3. The method according to claim 1, characterized in that, The step of filtering the equidistant lines to generate drawing line data includes: The judgment area of ​​the equidistant line is determined according to the preset distance value; The region point cloud is determined based on the vector point cloud data covered by the determined region; Calculate the number of point clouds in the region and the standard deviation of the point clouds; The point cloud quality is determined based on the number of point clouds in the region and the standard deviation of the point clouds. The isometric lines are filtered according to the point cloud quality to generate drawing line data.
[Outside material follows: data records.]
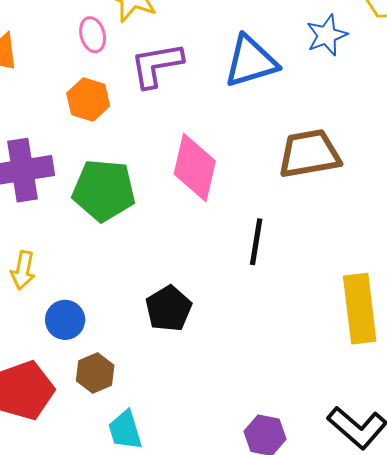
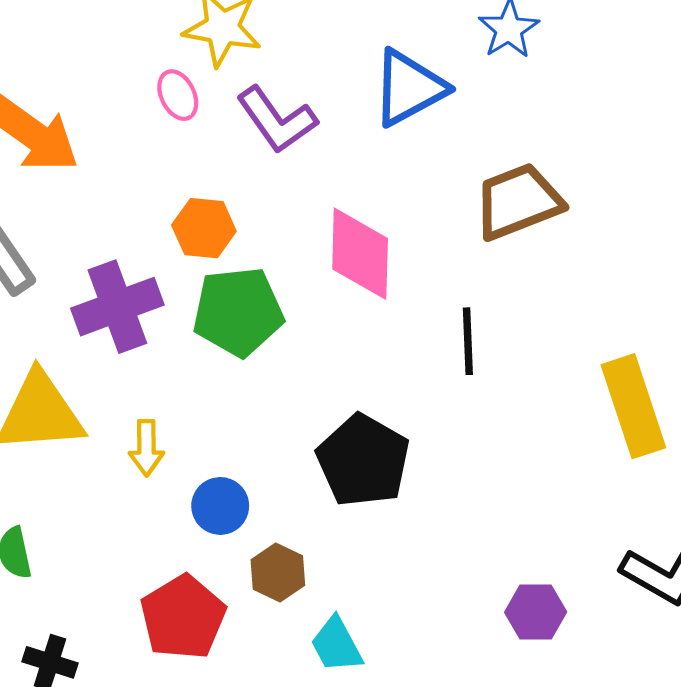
purple L-shape: (156, 65) -> (277, 120), turned -104
orange hexagon: (88, 100) -> (204, 228), moved
black pentagon: (169, 309) -> (363, 461), size x1.4

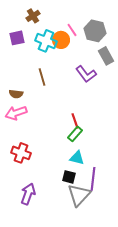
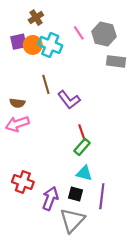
orange circle: (61, 40) -> (33, 45), moved
gray rectangle: (106, 56) -> (116, 61), turned -54
purple L-shape: (86, 74) -> (69, 100), moved
red cross: (21, 153) -> (23, 182), moved
purple arrow: (28, 194) -> (50, 198), moved
gray triangle: (79, 195) -> (72, 220), moved

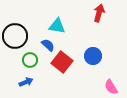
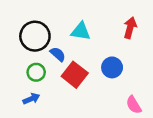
red arrow: (99, 13) -> (130, 28), moved
cyan triangle: (57, 26) -> (81, 31), moved
black circle: (15, 36) -> (35, 36), moved

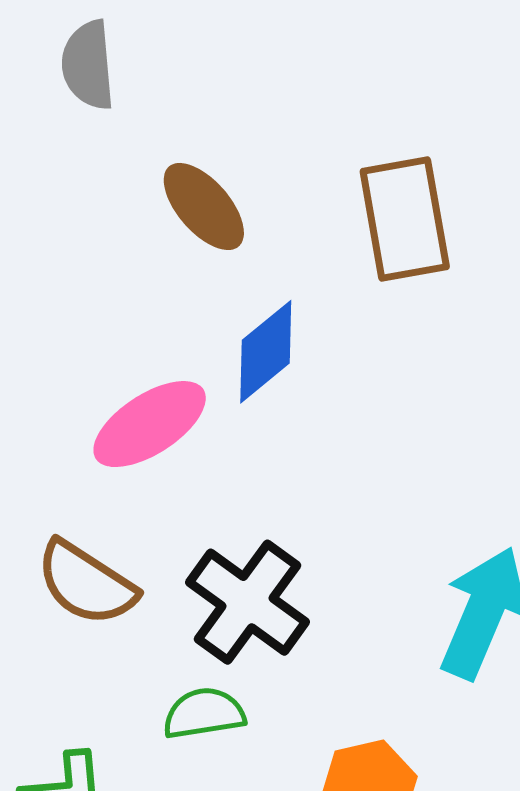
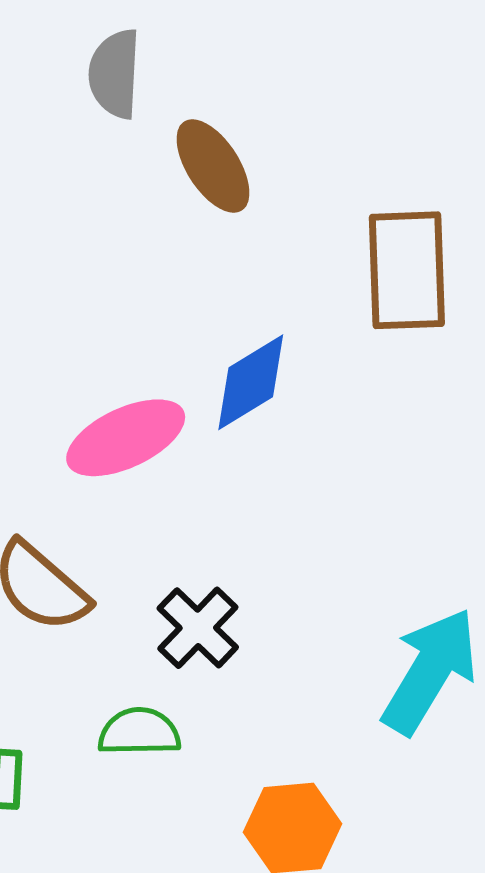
brown ellipse: (204, 206) -> (213, 166), moved
black cross: (247, 602) -> (198, 628), size x0.7

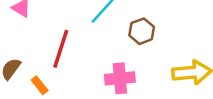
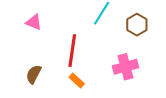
orange rectangle: (40, 85) -> (77, 81), moved

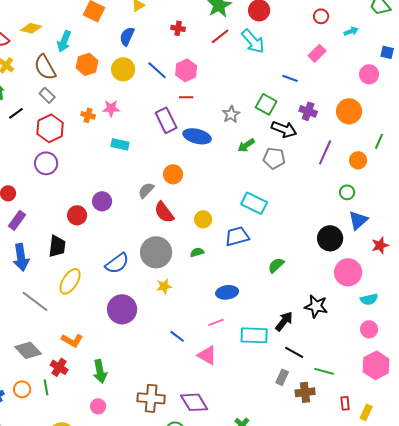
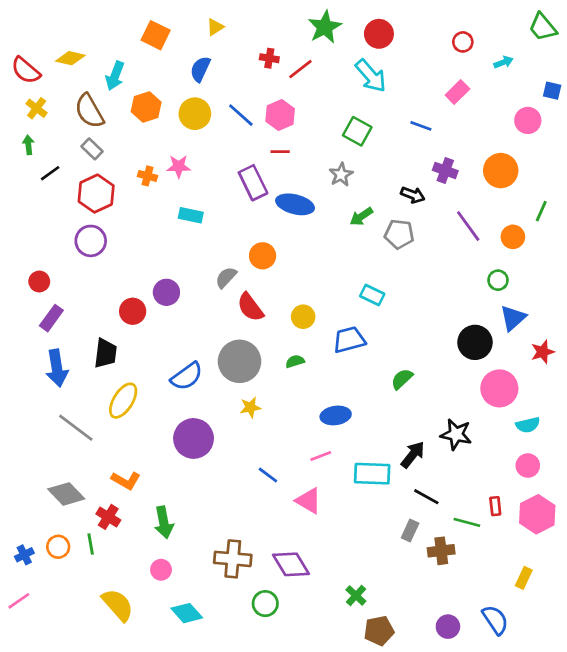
red line: (220, 36) -> (300, 69), moved
green square: (266, 104) -> (357, 131), moved
black arrow: (284, 129) -> (413, 195), size x0.7
purple line: (325, 152) -> (468, 226), turned -60
cyan rectangle: (254, 203) -> (372, 295), size x0.7
red rectangle: (345, 403) -> (495, 506), moved

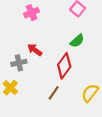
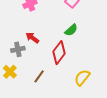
brown line: (54, 93) -> (39, 76), moved

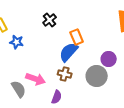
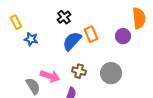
blue semicircle: (69, 52) -> (72, 41), moved
purple circle: (109, 59) -> (123, 36), moved

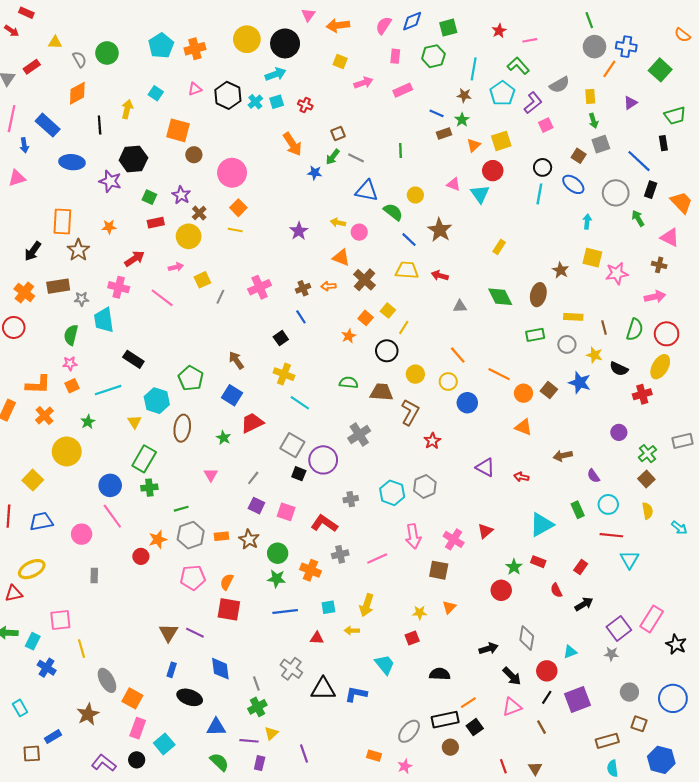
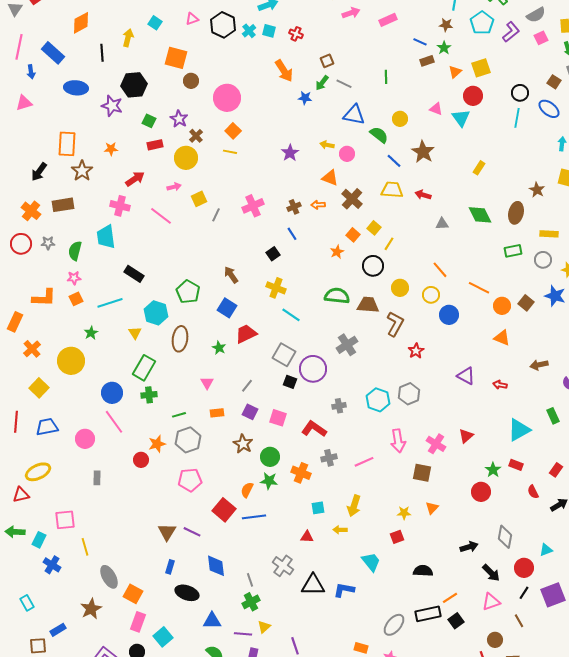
cyan square: (277, 102) -> (269, 31), turned 32
pink square: (546, 125) -> (541, 38), moved
gray star: (82, 299) -> (48, 243), moved
green semicircle: (349, 383) -> (337, 296), size x1.4
orange cross: (44, 415) -> (32, 349), moved
orange rectangle: (221, 536) -> (217, 413), moved
orange semicircle: (227, 582) -> (247, 490), moved
red square: (229, 609) -> (224, 510), turned 30
blue line: (285, 612) -> (254, 517), moved
brown circle: (450, 747) -> (495, 640), moved

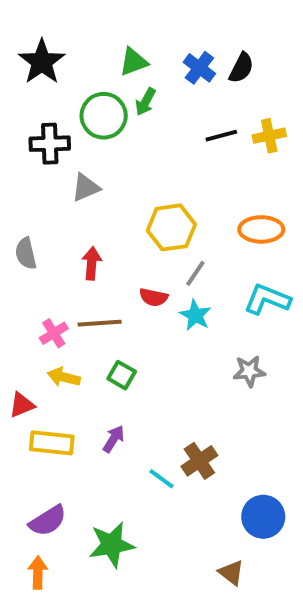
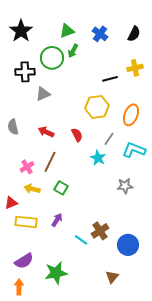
black semicircle: (241, 68) -> (134, 34), moved
black line: (221, 136) -> (110, 79), moved
yellow hexagon: (171, 227) -> (97, 107), moved
orange ellipse: (261, 229) -> (131, 115), turned -70
red arrow: (92, 263) -> (46, 132), turned -70
gray line: (195, 273) -> (109, 139), moved
red semicircle: (153, 297) -> (77, 135), moved, turned -128
brown line: (100, 323) -> (50, 162), turned -60
blue circle: (263, 517) -> (128, 245), moved
brown triangle: (231, 573) -> (112, 277), moved, turned 32

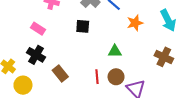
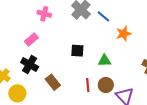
black square: (83, 26) -> (77, 51), moved
pink rectangle: (38, 29) -> (31, 40), turned -72

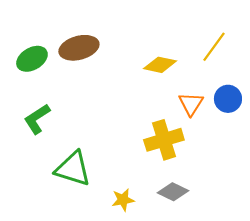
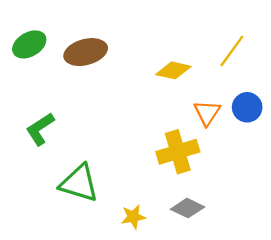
green ellipse: (32, 59) -> (29, 44), moved

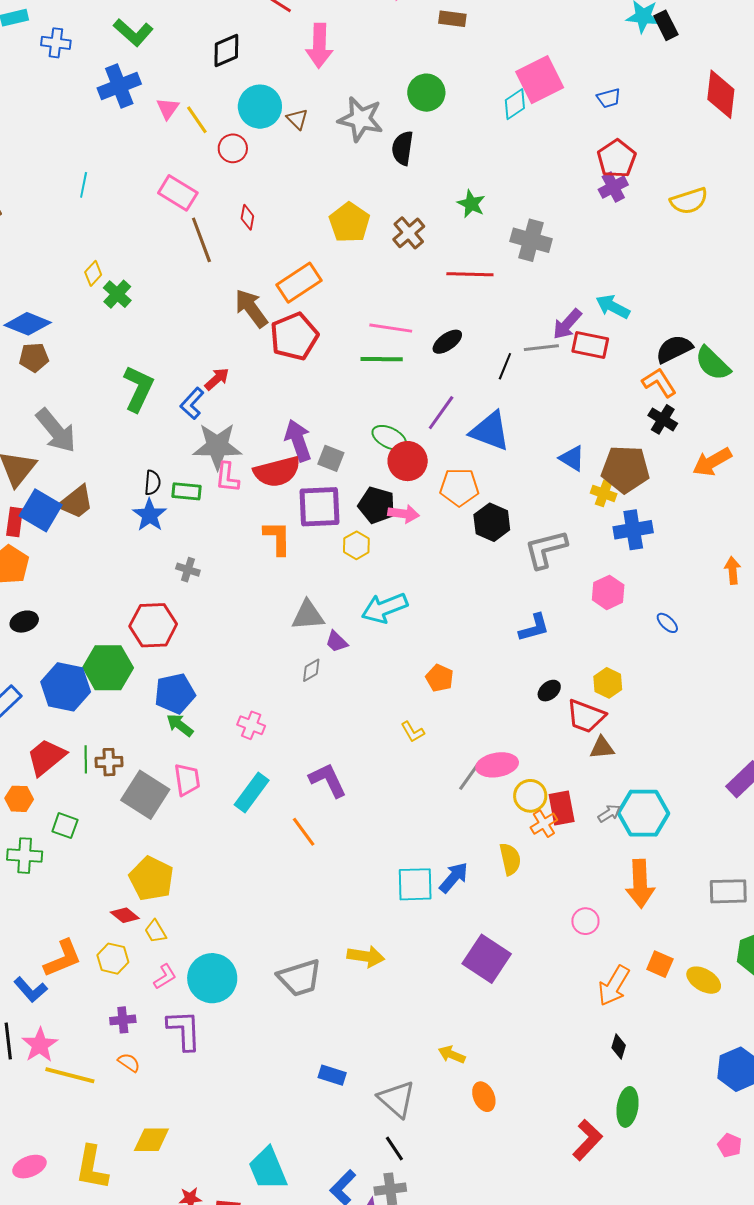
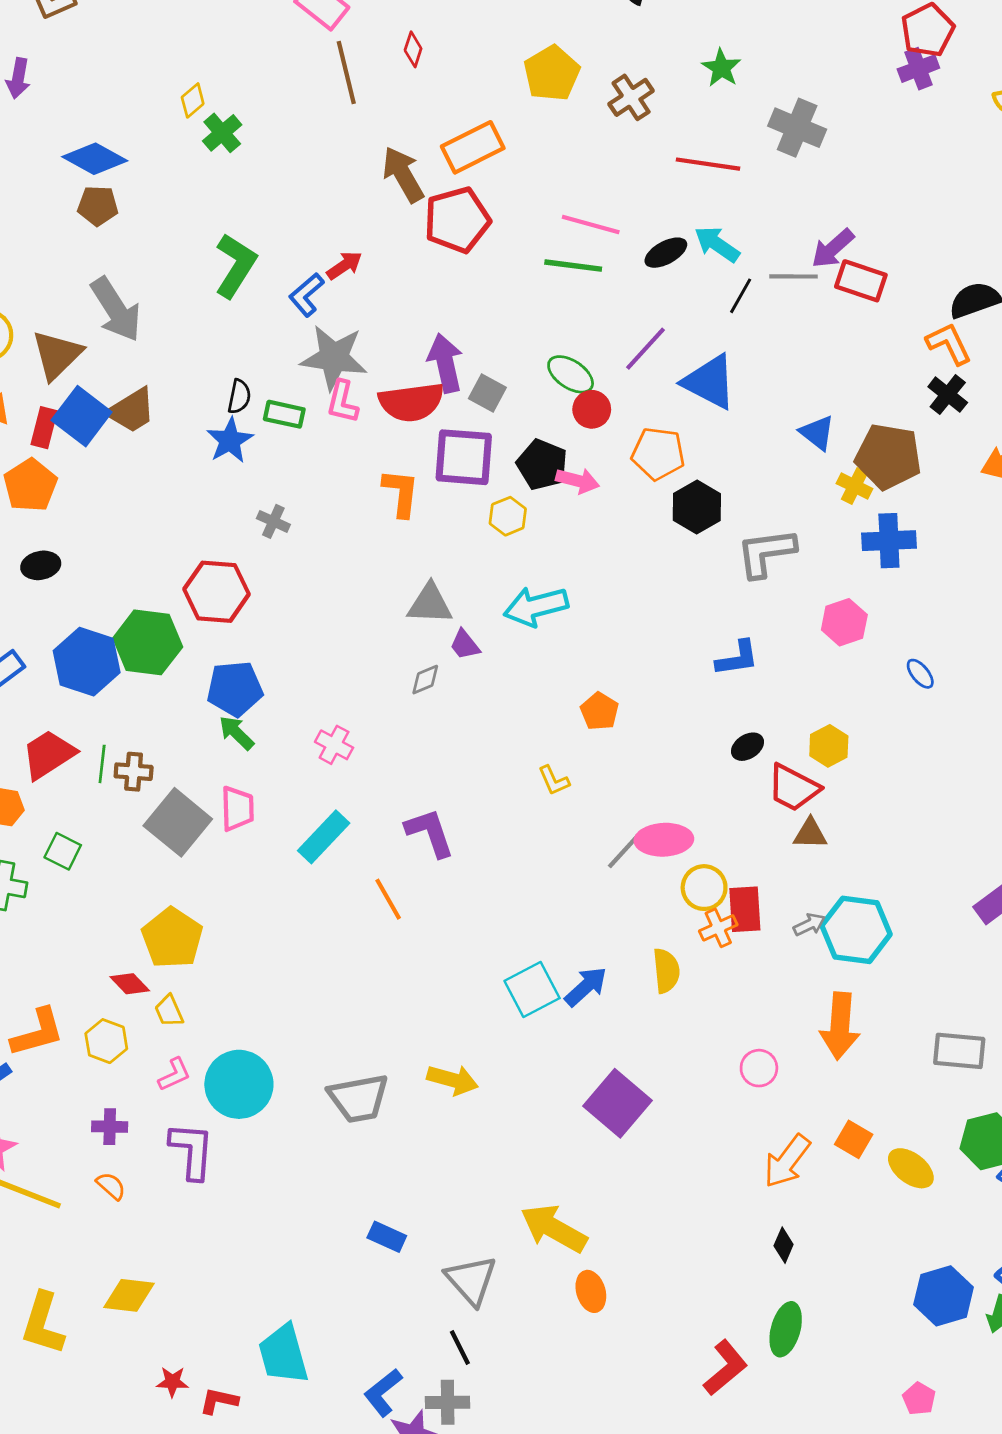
cyan arrow: (613, 307) -> (717, 244), moved
red circle: (408, 461) -> (592, 409), size x0.7
cyan square: (415, 884) -> (532, 989), turned -33
yellow arrow: (452, 1055) -> (554, 1228), size x1.8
4. The method according to claim 3, characterized in that, The step of filtering the equidistant lines according to the point cloud quality to generate drawing line data includes: The target equidistant line is determined in the equidistant line based on the point cloud quality; Determine the location of the target equidistant line, and use the equidistant lines on both sides with a preset number of filtering quantities as filtering lines; The filtered lines are then used to generate plotted line data.

5. The method according to claim 1, characterized in that, The step of generating identifier elements based on the reference line data and the drawn line data includes: Get grouping criteria; When the reference line data and the drawn line data meet the grouping conditions, the reference line data is grouped to generate connection line data; and The identifier element is generated by combining the connection line data and the drawing line data; When the reference line data and the drawn line data do not meet the grouping conditions, an identifier element is generated by combining the reference line data and the drawn line data.

6. The method according to claim 5, characterized in that, The grouping conditions include: One of the following conditions must be met: the distance between the drawn line data is outside a preset distance range; the vector point cloud data covered by the reference line data is less than a preset number; and the standard deviation of the vector point cloud data within the preset range of the reference line data is greater than a preset difference.

7. A parking lot map generation device, characterized in that, include: The acquisition module is used to acquire point cloud map data and reference line data; The vectorization module is used to perform vectorization processing on the point cloud map data to generate vector point cloud data; The fitting module is used to fit the reference line data to the vector point cloud data to determine the drawing line data; The generation module is used to generate identifier elements based on the reference line data and the drawing line data; The combination module is used to combine the sign elements to generate a parking lot map; The fitting module includes: The fitting submodule is used to perform linear regression fitting on the reference line data based on the vector point cloud data to generate a vector reference line. The drawing area determination submodule is used to determine the drawing area corresponding to the vector reference line based on the vector point cloud data; An equidistant line generation submodule is used to generate equidistant lines perpendicular to the vector reference lines in the drawing area. The filtering submodule is used to filter the equidistant lines and generate drawing line data.

8. A vehicle, characterized in that, The method includes a processor, a memory, and a computer program stored in the memory and capable of running on the processor, wherein the computer program, when executed by the processor, implements the steps of the parking map generation method as described in any one of claims 1 to 6.

9. A computer-readable storage medium, characterized in that, A computer program is stored on the computer-readable storage medium, which, when executed by a processor, implements the steps of the parking map generation method as described in any one of claims 1 to 6.